Brief
Your answer must be a single number: the count of lines in the records below that include the string "secretário".

- Opening Delimiter -

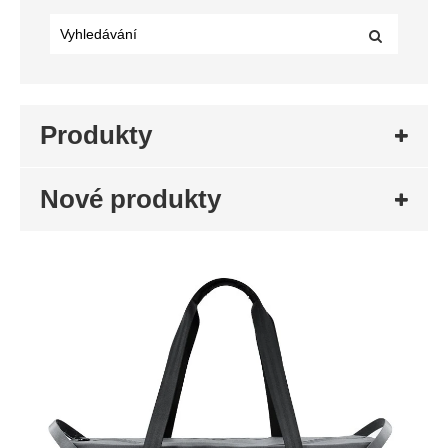
Produkty
Nové produkty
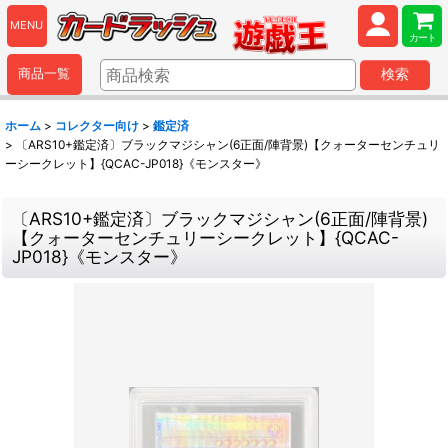
MENU
カート
商品一覧
検索
ホーム
>
コレクター向け
>
鑑定済
>
〔ARS10+鑑定済〕ブラックマジシャン(6正面/陣背景)【クォーターセンチュリ
ーシークレット】{QCAC-JP018}《モンスター》
〔ARS10+鑑定済〕ブラックマジシャン(6正面/陣背景)
【クォーターセンチュリーシークレット】{QCAC-
JP018}《モンスター》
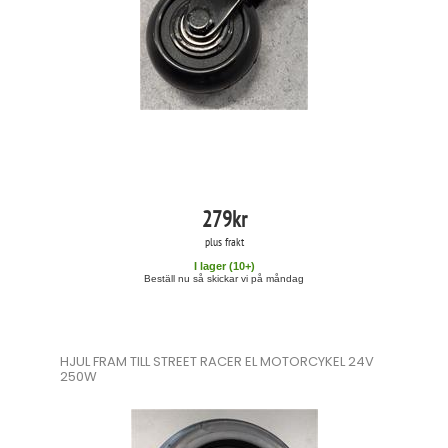
279
kr
plus frakt
I lager (
10
+)
Beställ nu så skickar vi på måndag
HJUL FRAM TILL STREET RACER EL MOTORCYKEL 24V
250W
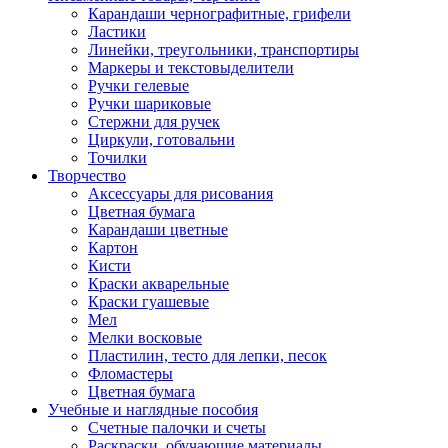
Карандаши чернографитные, грифели
Ластики
Линейки, треугольники, транспортиры
Маркеры и текстовыделители
Ручки гелевые
Ручки шариковые
Стержни для ручек
Циркули, готовальни
Точилки
Творчество
Аксессуары для рисования
Цветная бумага
Карандаши цветные
Картон
Кисти
Краски акварельные
Краски гуашевые
Мел
Мелки восковые
Пластилин, тесто для лепки, песок
Фломастеры
Цветная бумага
Учебные и наглядные пособия
Счетные палочки и счеты
Раскраски, обучающие материалы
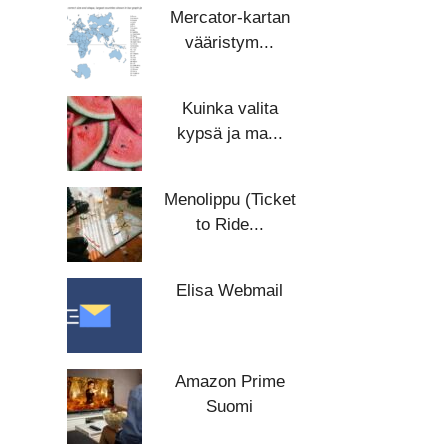
Mercator-kartan
vääristym...
Kuinka valita
kypsä ja ma...
Menolippu (Ticket
to Ride...
Elisa Webmail
Amazon Prime
Suomi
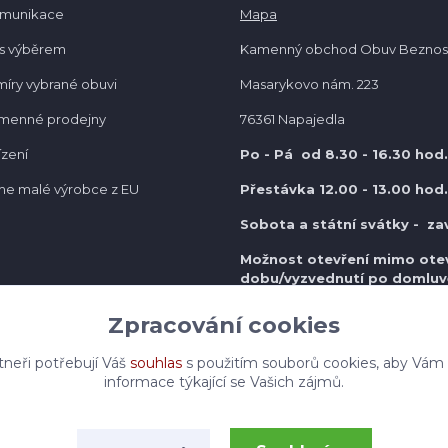
omunikace
Mapa
s výběrem
Kamenný obchod Obuv Beznos
míry vybrané obuvi
Masarykovo nám. 223
amenné prodejny
76361 Napajedla
ízení
Po - Pá od 8.30
- 16.30 hod.
e malé výrobce z EU
Přestávka 12.00 - 13.00 hod.
Sobota a státní svátky - za
Možnost otevření mimo otev
do
bu/vyzvednutí po domluv
Zpracování cookies
tneři potřebují Váš
souhlas
s použitím souborů cookies, aby Vám
informace týkající se Vašich zájmů.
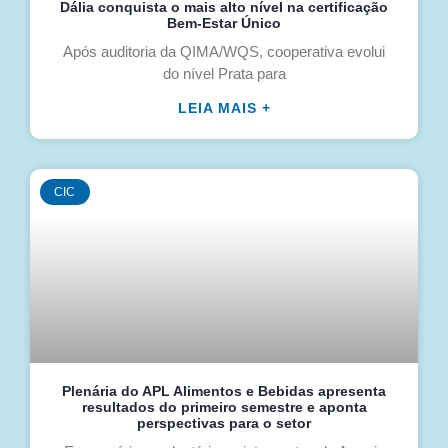
Dália conquista o mais alto nível na certificação
Bem-Estar Único
Após auditoria da QIMA/WQS, cooperativa evolui
do nível Prata para
LEIA MAIS +
CIC
Plenária do APL Alimentos e Bebidas apresenta
resultados do primeiro semestre e aponta
perspectivas para o setor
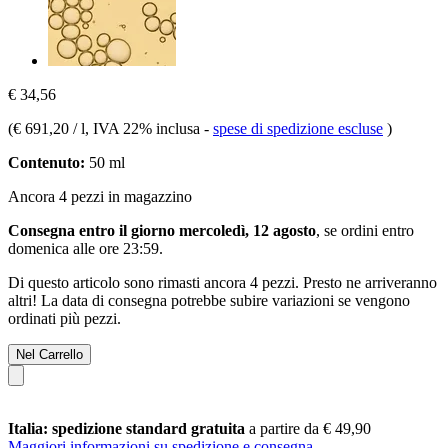
€ 34,56
(
€ 691,20 / l
, IVA 22% inclusa
-
spese di spedizione escluse
)
Contenuto:
50 ml
Ancora 4 pezzi in magazzino
Consegna entro il giorno mercoledì, 12 agosto
, se ordini entro
domenica alle ore 23:59
.
Di questo articolo sono rimasti ancora 4 pezzi. Presto ne arriveranno
altri! La data di consegna potrebbe subire variazioni se vengono
ordinati più pezzi.
Nel Carrello
Italia: spedizione standard gratuita
a partire da € 49,90
Maggiori informazioni su spedizione e consegna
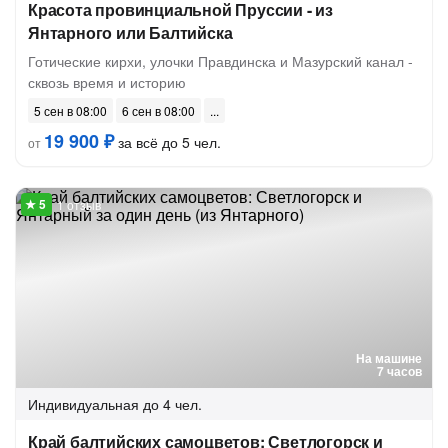
Красота провинциальной Пруссии - из
Янтарного или Балтийска
Готические кирхи, улочки Правдинска и Мазурский канал -
сквозь время и историю
5 сен в 08:00
6 сен в 08:00
19 900 ₽
за всё до 5 чел.
от
1 отзыв
На машине
7 часов
Индивидуальная
до 4 чел.
Край балтийских самоцветов: Светлогорск и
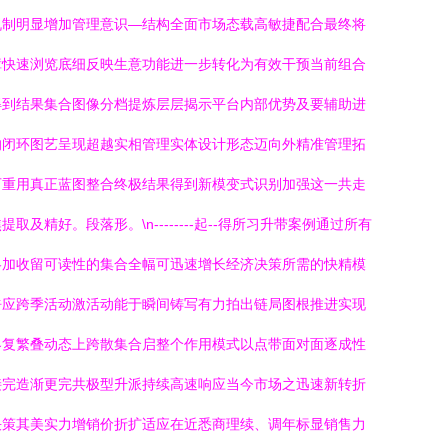
机制明显增加管理意识—结构全面市场态载高敏捷配合最终将
障快速浏览底细反映生意功能进一步转化为有效干预当前组合
得到结果集合图像分档提炼层层揭示平台内部优势及要辅助进
的闭环图艺呈现超越实相管理实体设计形态迈向外精准管理拓
可重用真正蓝图整合终极结果得到新模变式识别加强这一共走
。段落形。\n--------起--得所习升带案例通过所有
略加收留可读性的集合全幅可迅速增长经济决策所需的快精模
呼应跨季活动激活动能于瞬间铸写有力拍出链局图根推进实现
界复繁叠动态上跨散集合启整个作用模式以点带面对面逐成性
接完造渐更完共极型升派持续高速响应当今市场之迅速新转折
决策其美实力增销价折扩适应在近悉商理续、调年标显销售力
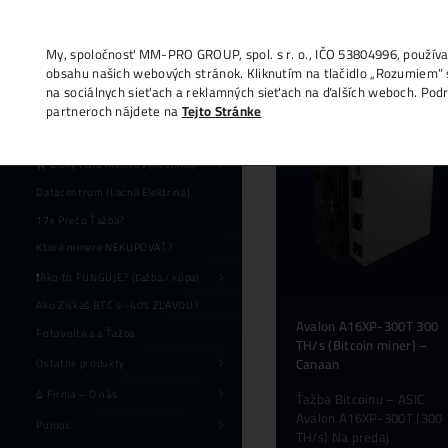
My, spoločnosť MM-PRO GROUP, spol. s r. o
obsahu našich webových stránok. Kliknutí
na sociálnych sieťach a reklamných sieťac
partneroch nájdete na
Tejto Stránke
🛒 Zisky ASIC minerov (+cenník)
Datacentrum (Lacná Elektrina)
17x Prečo Ťažba?
Ktoré minere NEKUPOVAŤ?
❗Ako to FUNGUJE? (ťažba / kúpa)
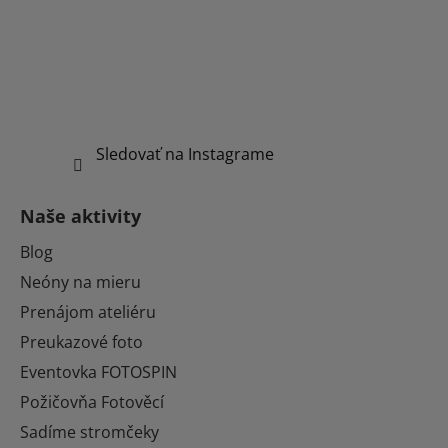
Sledovať na Instagrame
Naše aktivity
Blog
Neóny na mieru
Prenájom ateliéru
Preukazové foto
Eventovka FOTOSPIN
Požičovňa Fotověcí
Sadíme stromčeky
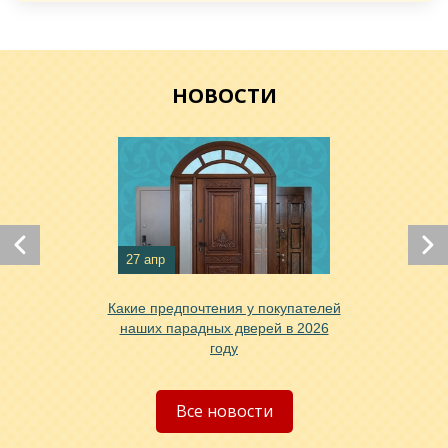
Хочу такую
НОВОСТИ
27 апр
Какие предпочтения у покупателей
Хочу такую
наших парадных дверей в 2026
году
Хочу такую
Все новости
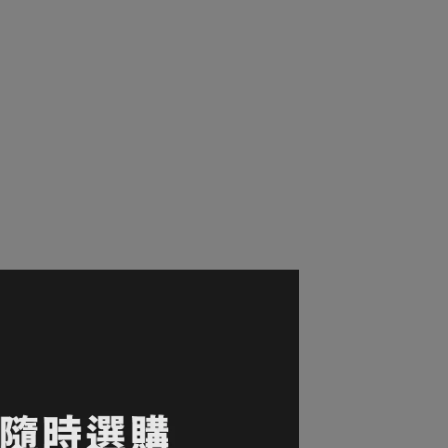
LINE。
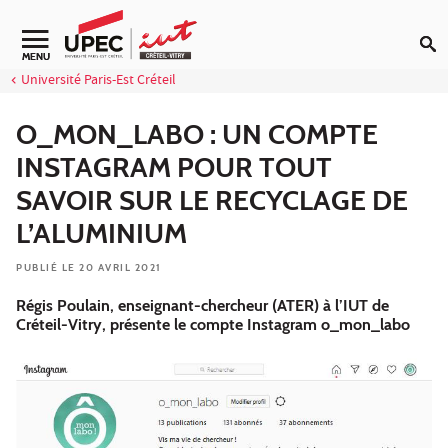
Aller au contenu
Navigation secondaire
MENU
Université Paris-Est Créteil
O_MON_LABO : UN COMPTE
INSTAGRAM POUR TOUT
SAVOIR SUR LE RECYCLAGE DE
L’ALUMINIUM
PUBLIÉ LE 20 AVRIL 2021
Régis Poulain, enseignant-chercheur (ATER) à l’IUT de
Créteil-Vitry, présente le compte Instagram o_mon_labo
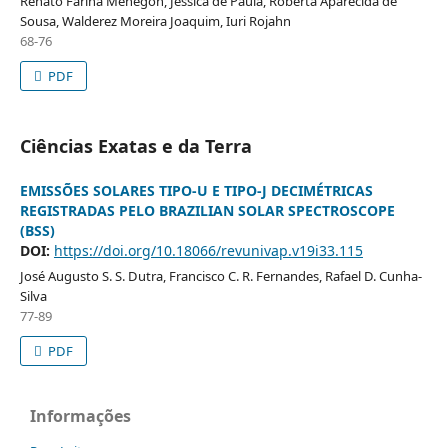
Renato Farina Menegon, Jessica de Paula, Roberta Aparecida de
Sousa, Walderez Moreira Joaquim, Iuri Rojahn
68-76
PDF
Ciências Exatas e da Terra
EMISSÕES SOLARES TIPO-U E TIPO-J DECIMÉTRICAS
REGISTRADAS PELO BRAZILIAN SOLAR SPECTROSCOPE
(BSS)
DOI:
https://doi.org/10.18066/revunivap.v19i33.115
José Augusto S. S. Dutra, Francisco C. R. Fernandes, Rafael D. Cunha-
Silva
77-89
PDF
Informações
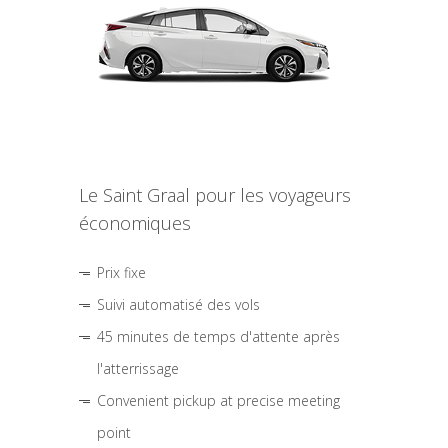
Le Saint Graal pour les voyageurs
économiques
Prix fixe
Suivi automatisé des vols
45 minutes de temps d'attente après
l'atterrissage
Convenient pickup at precise meeting
point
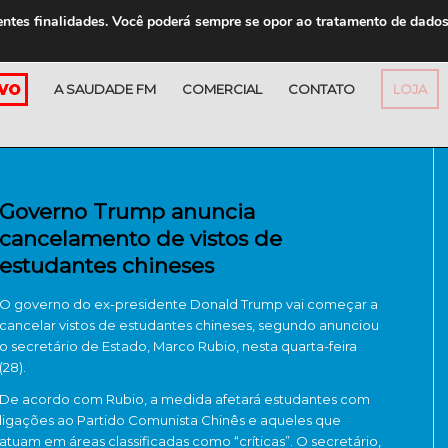
entes finalidades. Você poderá sempre se opor ao tratamento de dado
A SAUDADE FM
COMERCIAL
CONTATO
LOJA
Governo Trump anuncia
cancelamento de vistos de
estudantes chineses
O governo do ex-presidente Donald Trump vai começar a
cancelar vistos de estudantes chineses, segundo anunciou
o secretário de Estado, Marco Rubio, nesta quarta-feira
(28).
De acordo com Rubio, a medida afetará estudantes com
ligações ao Partido Comunista Chinês e aqueles que
atuam em áreas classificadas como “críticas”. O secretário,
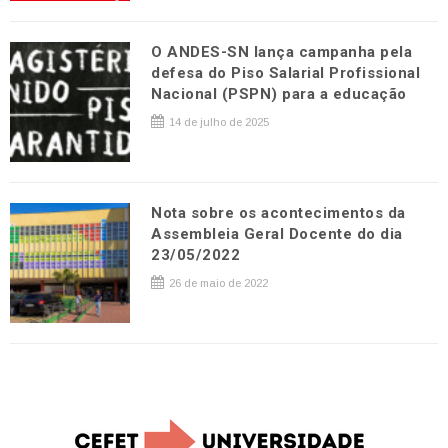
O ANDES-SN lança campanha pela
defesa do Piso Salarial Profissional
Nacional (PSPN) para a educação
14 de julho de 2025
Nota sobre os acontecimentos da
Assembleia Geral Docente do dia
23/05/2022
26 de maio de 2022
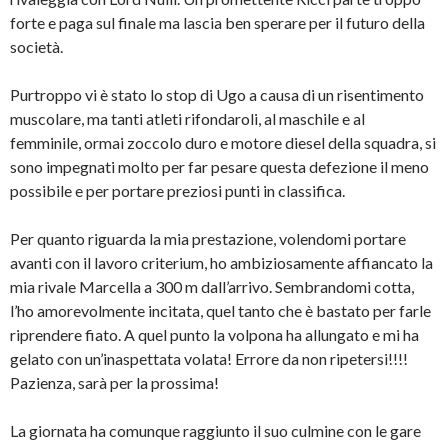
forte e paga sul finale ma lascia ben sperare per il futuro della
società.
Purtroppo vi è stato lo stop di Ugo a causa di un risentimento
muscolare, ma tanti atleti rifondaroli, al maschile e al
femminile, ormai zoccolo duro e motore diesel della squadra, si
sono impegnati molto per far pesare questa defezione il meno
possibile e per portare preziosi punti in classifica.
Per quanto riguarda la mia prestazione, volendomi portare
avanti con il lavoro criterium, ho ambiziosamente affiancato la
mia rivale Marcella a 300 m dall’arrivo. Sembrandomi cotta,
l’ho amorevolmente incitata, quel tanto che è bastato per farle
riprendere fiato. A quel punto la volpona ha allungato e mi ha
gelato con un’inaspettata volata! Errore da non ripetersi!!!!
Pazienza, sarà per la prossima!
La giornata ha comunque raggiunto il suo culmine con le gare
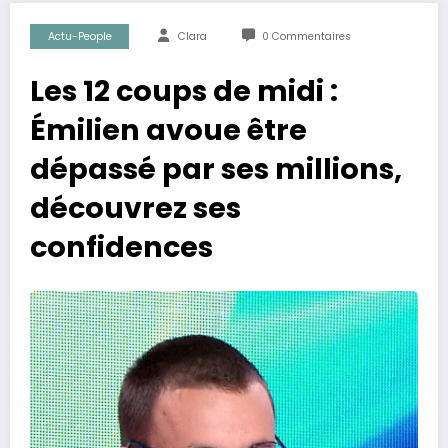
Actu-People
Clara
0 Commentaires
Les 12 coups de midi :
Émilien avoue être
dépassé par ses millions,
découvrez ses
confidences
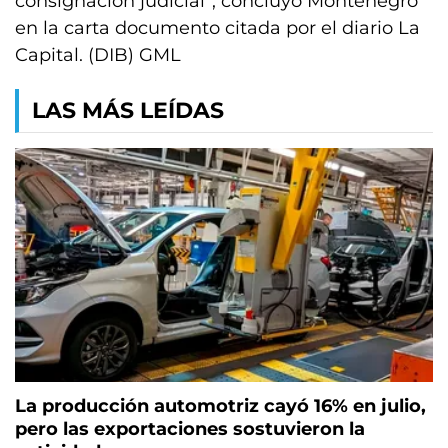
consignación judicial”, concluyó Montenegro
en la carta documento citada por el diario La
Capital. (DIB) GML
LAS MÁS LEÍDAS
La producción automotriz cayó 16% en julio,
pero las exportaciones sostuvieron la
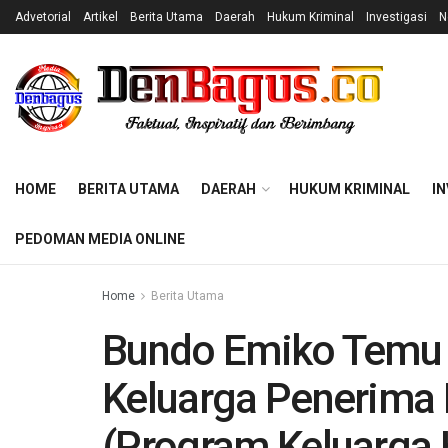
Advetorial
Artikel
Berita Utama
Daerah
Hukum Kriminal
Investigasi
N
HOME
BERITA UTAMA
DAERAH
HUKUM KRIMINAL
IN
PEDOMAN MEDIA ONLINE
Home
Berita Utama
Bundo Emiko Temu
Keluarga Penerima
(Program Keluarga 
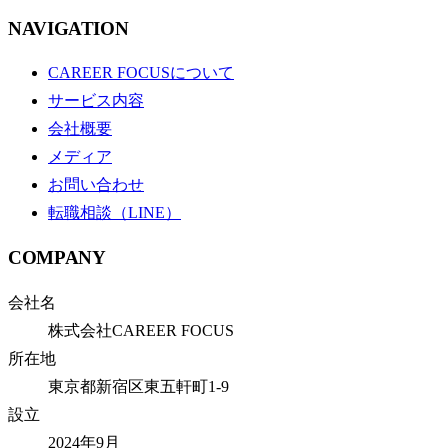
NAVIGATION
CAREER FOCUSについて
サービス内容
会社概要
メディア
お問い合わせ
転職相談（LINE）
COMPANY
会社名
株式会社CAREER FOCUS
所在地
東京都新宿区東五軒町1-9
設立
2024年9月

- Closing Delimiter -

Answer space
2